Tuesday, September 14, 2010

LAX aircraft spotters' guide: Boeing 737, Part 4: Recognition Cues

This is the conclusion of the B737 spotters' guide series. There are three previous segments:

As the most common jetliner around, the B737 is a regular sight at airline airports all over the world. However its arch rival, the Airbus A320 series, is most likely also seen at those same airports. Since the two are basically similar in appearance, here are a few pointers for differentiating them.

We'll start with some views of both a B737 and an Airbus together. In each of these shots, the Airbus is in the foreground:

American B738 with an Air Canada A320

Continental B738 and a Virgin America A319

Alaska B738 and Volaris A319

Delta B738 and A320

Southwest B737 with a US Airways A319

AeroMexico B737 and Virgin America A320

Alaska B738 with Air Canada A320

Just for the sake of variety, here's a shot with the positions reversed:

Virgin America A320 and WestJet B738

The easily-spotted differentiating characteristics are the shape of the nose, the presence or absence and size of winglets, and the tail.

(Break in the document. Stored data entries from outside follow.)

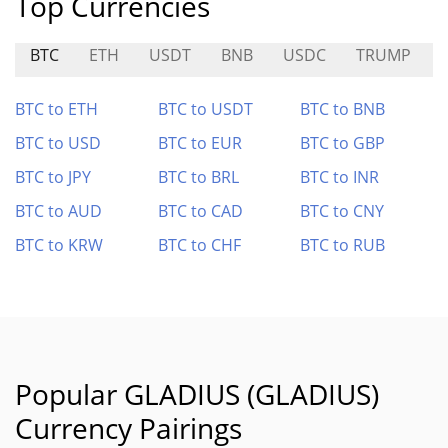
Top Currencies
BTC
ETH
USDT
BNB
USDC
TRUMP
BTC to ETH
BTC to USDT
BTC to BNB
BTC to USD
BTC to EUR
BTC to GBP
BTC to JPY
BTC to BRL
BTC to INR
BTC to AUD
BTC to CAD
BTC to CNY
BTC to KRW
BTC to CHF
BTC to RUB
Popular GLADIUS (GLADIUS)
Currency Pairings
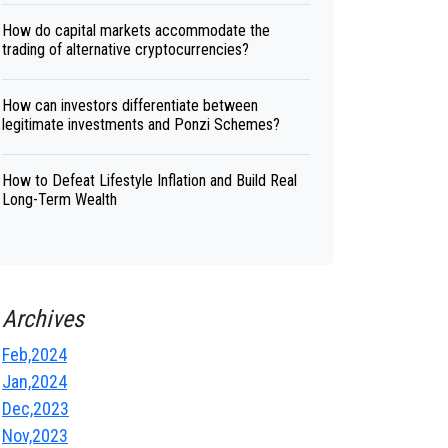
How do capital markets accommodate the
trading of alternative cryptocurrencies?
How can investors differentiate between
legitimate investments and Ponzi Schemes?
How to Defeat Lifestyle Inflation and Build Real
Long-Term Wealth
Archives
Feb,2024
Jan,2024
Dec,2023
Nov,2023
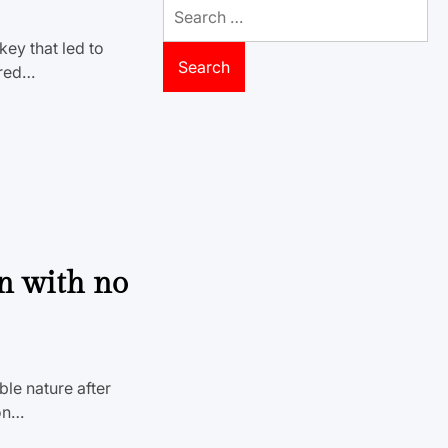
Search
for:
ey that led to
rred…
in with no
le nature after
ion…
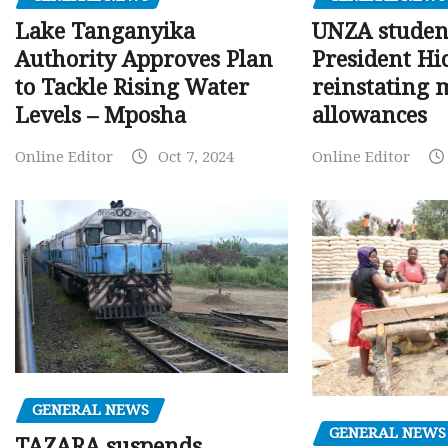
Lake Tanganyika
UNZA studen
Authority Approves Plan
President Hi
to Tackle Rising Water
reinstating 
Levels – Mposha
allowances
Online Editor
Oct 7, 2024
Online Editor
GENERAL NEWS
GENERAL NEWS
TAZARA suspends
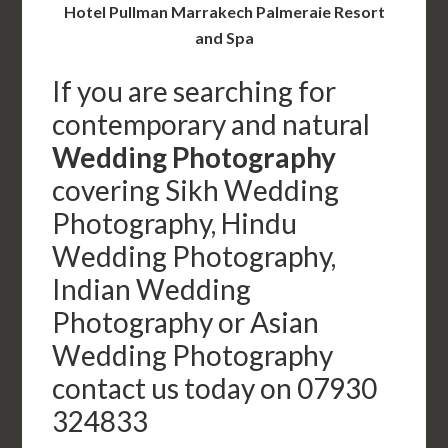
Hotel Pullman Marrakech Palmeraie Resort
and Spa
If you are searching for
contemporary and natural
Wedding Photography
covering Sikh Wedding
Photography, Hindu
Wedding Photography,
Indian Wedding
Photography or Asian
Wedding Photography
contact us today on 07930
324833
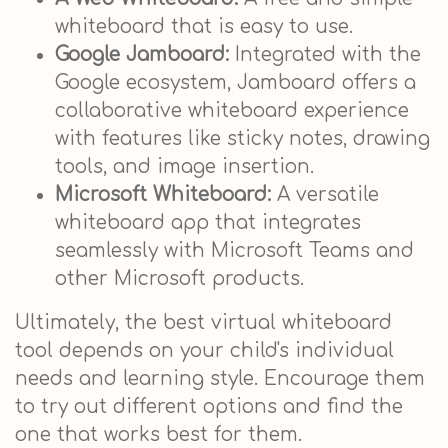
whiteboard that is easy to use.
Google Jamboard:
Integrated with the
Google ecosystem, Jamboard offers a
collaborative whiteboard experience
with features like sticky notes, drawing
tools, and image insertion.
Microsoft Whiteboard:
A versatile
whiteboard app that integrates
seamlessly with Microsoft Teams and
other Microsoft products.
Ultimately, the best virtual whiteboard
tool depends on your child's individual
needs and learning style. Encourage them
to try out different options and find the
one that works best for them.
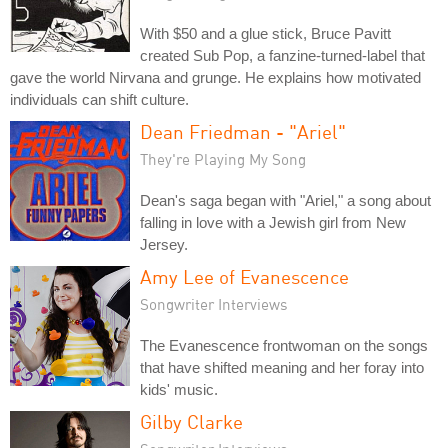
With $50 and a glue stick, Bruce Pavitt
created Sub Pop, a fanzine-turned-label that
gave the world Nirvana and grunge. He explains how motivated
individuals can shift culture.
Dean Friedman - "Ariel"
They're Playing My Song
Dean's saga began with "Ariel," a song about
falling in love with a Jewish girl from New
Jersey.
Amy Lee of Evanescence
Songwriter Interviews
The Evanescence frontwoman on the songs
that have shifted meaning and her foray into
kids' music.
Gilby Clarke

We'll start at the front, with the noses:

The B737 (here modeled in blue by Southwest) nose appears more angular than that of the Airbus (seen here in US Airways and Jet Blue colors, respectively), which is more rounded. The shape of the cockpit windows also differs; on the Airbus the bottom of the windows forms a relatively straight line as compared to the pronounced angles on the Boeing. On the Airbus, the nose gear is a bit farther aft, almost directly beneath the front passenger door. The B737's nose gear is positioned between the rear of the cockpit windows and the door. Also, when the landing gear is down, the Boeing has much larger nose gear doors showing (this is because the B737's doors stay open while the gear is down, whereas the A320's nose doors close again).

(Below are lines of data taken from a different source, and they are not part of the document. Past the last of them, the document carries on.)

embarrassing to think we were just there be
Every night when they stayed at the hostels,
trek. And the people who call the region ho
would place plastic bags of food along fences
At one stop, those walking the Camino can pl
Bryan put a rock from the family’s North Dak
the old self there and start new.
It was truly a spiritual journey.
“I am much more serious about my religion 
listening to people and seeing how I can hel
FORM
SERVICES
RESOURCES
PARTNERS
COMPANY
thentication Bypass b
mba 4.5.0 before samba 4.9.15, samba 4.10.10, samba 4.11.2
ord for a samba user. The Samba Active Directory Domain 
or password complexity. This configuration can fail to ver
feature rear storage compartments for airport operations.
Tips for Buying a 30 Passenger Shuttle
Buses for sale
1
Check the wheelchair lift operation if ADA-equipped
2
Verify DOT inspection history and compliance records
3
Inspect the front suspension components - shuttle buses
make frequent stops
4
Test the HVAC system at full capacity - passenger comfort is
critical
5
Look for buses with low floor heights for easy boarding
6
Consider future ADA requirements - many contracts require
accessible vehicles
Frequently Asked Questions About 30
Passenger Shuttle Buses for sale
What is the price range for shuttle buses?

Meanwhile, at the other end:

The B737 has a dorsal fin that angles into the vertical stabilizer, but there is none on the Airbus. Also, the tailcones are very different; the Boeing's truncated design is reminiscent of a boat, while that of the Airbus makes me think of an anteater:
Giant ant eater

When it comes to the wings, all the Airbuses have the same little triangle-shaped winglets, which remind me of Delta Airlines' current "lazy widget" tail livery. The B737s, meanwhile, either have great big honking winglets or none at all. This is largely determined by the operator, as most of the current B737 models can be equipped with winglets if so desired. One interesting detail is that some B737 operators have chosen to paint their winglets differently on one side compared to the other. Check out the AeroMexico and WestJet pictures for examples.

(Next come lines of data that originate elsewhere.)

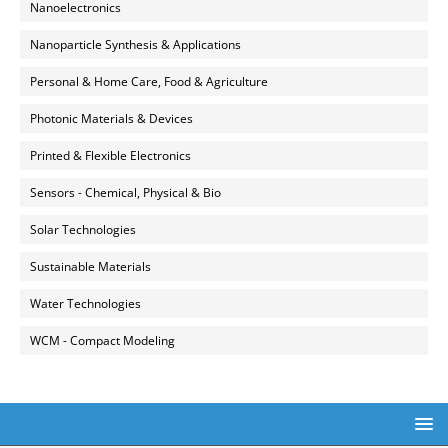
Nanoelectronics
Nanoparticle Synthesis & Applications
Personal & Home Care, Food & Agriculture
Photonic Materials & Devices
Printed & Flexible Electronics
Sensors - Chemical, Physical & Bio
Solar Technologies
Sustainable Materials
Water Technologies
WCM - Compact Modeling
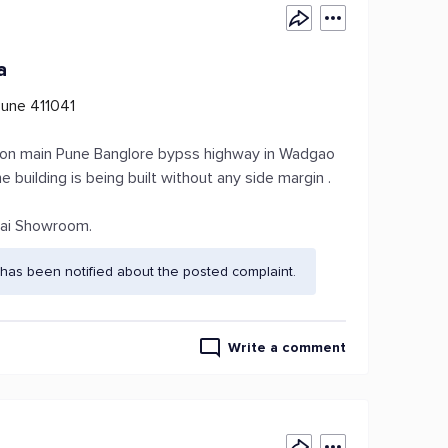
a
une 411041
 on on main Pune Banglore bypss highway in Wadgao
e building is being built without any side margin .
dai Showroom.
has been notified about the posted complaint.
Write a comment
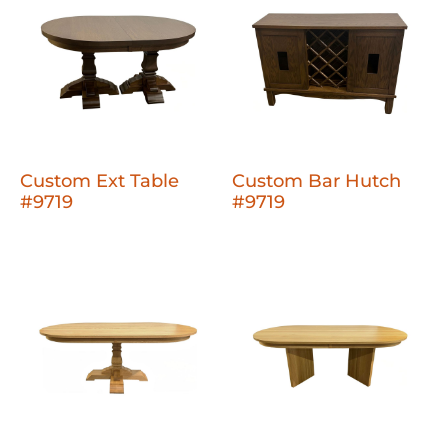
Custom Ext Table
Custom Bar Hutch
#9719
#9719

And that brings me to what is usually the simplest way to determine if you're looking at a B737 or an A320: Whose name and logo are painted on the side? Most carriers have one or the other; few have both. Currently, the only regular operator of both B737s and A320s at LAX is Delta. US Airways still has B737s, but they hardly ever show up here anymore. Frontier and United both used to have B737s and now have Airbuses instead. Alaska and Southwest have nothing but B737s; similarly, American and Continental are all-Boeing fleets, although not just B737s. Air Canada brings in Airbuses, while competitor WestJet uses exclusively B737s; AeroMexico flies B737s, whereas Mexicana and Volaris use Airbuses (Mexicana did, anyway, back when they were still flying).

An early-morning view of Terminal 1, with a variety of B737 and A320 models

A similar shot, showing Southwest aircraft double-parked in the D-7 alley. This view makes it easier to discern the taller tails on the newer -700 models.

A question during a recent phone conversation with a friend reminded me of another detail difference between the Classics and the Next Generations: the shape of the engine cowlings. The Classic series (-300/-400/-500) have flattened bottoms on their cowlings, as modeled in the first shot by an Alaska B734. They look sort of like they would if they were made round out of something like chocolate, and then left sitting on the ground out in the hot sun too long. The newer Next Generation models have more circular cowlings, shown here on a Southwest -700.

And speaking of Southwest, I here's another shot of that -700. Here you can clearly see the orange-painted flap track fairings which I mentioned in an earlier segment.

Gratuitous B737 photos:

Big Brothers:

Remember this shot of a WestJet B738 dwarfing the neighboring B736?

Not so big when parked next to an Air New Zealand B763!

Okay, now it's quiz time. Find the B737 in each of the following photos:

And that's a wrap! They say a picture is worth a thousand words, and by that count I reckon this spotters' guide series on the B737 has been about the equivalent of the Encyclopædia Britannica!


  1. Thanks - Glad you liked it. I'm intending for the LAX aircraft spotters' guide series to be a regular feature, so watch for more. Any suggestions for which one to do next?

  2. Very cool. Almost didn't spot the AirTran in Photo 7! I guess it would be appropriate to cover the 737's rival, the Airbus. I'm sure you have an arsenal of pics. Whatever you decide to do, I'll enjoy.

  3. Some really neat photos in this installment!

    I think I spotted all the 737s - except in the mob scenes.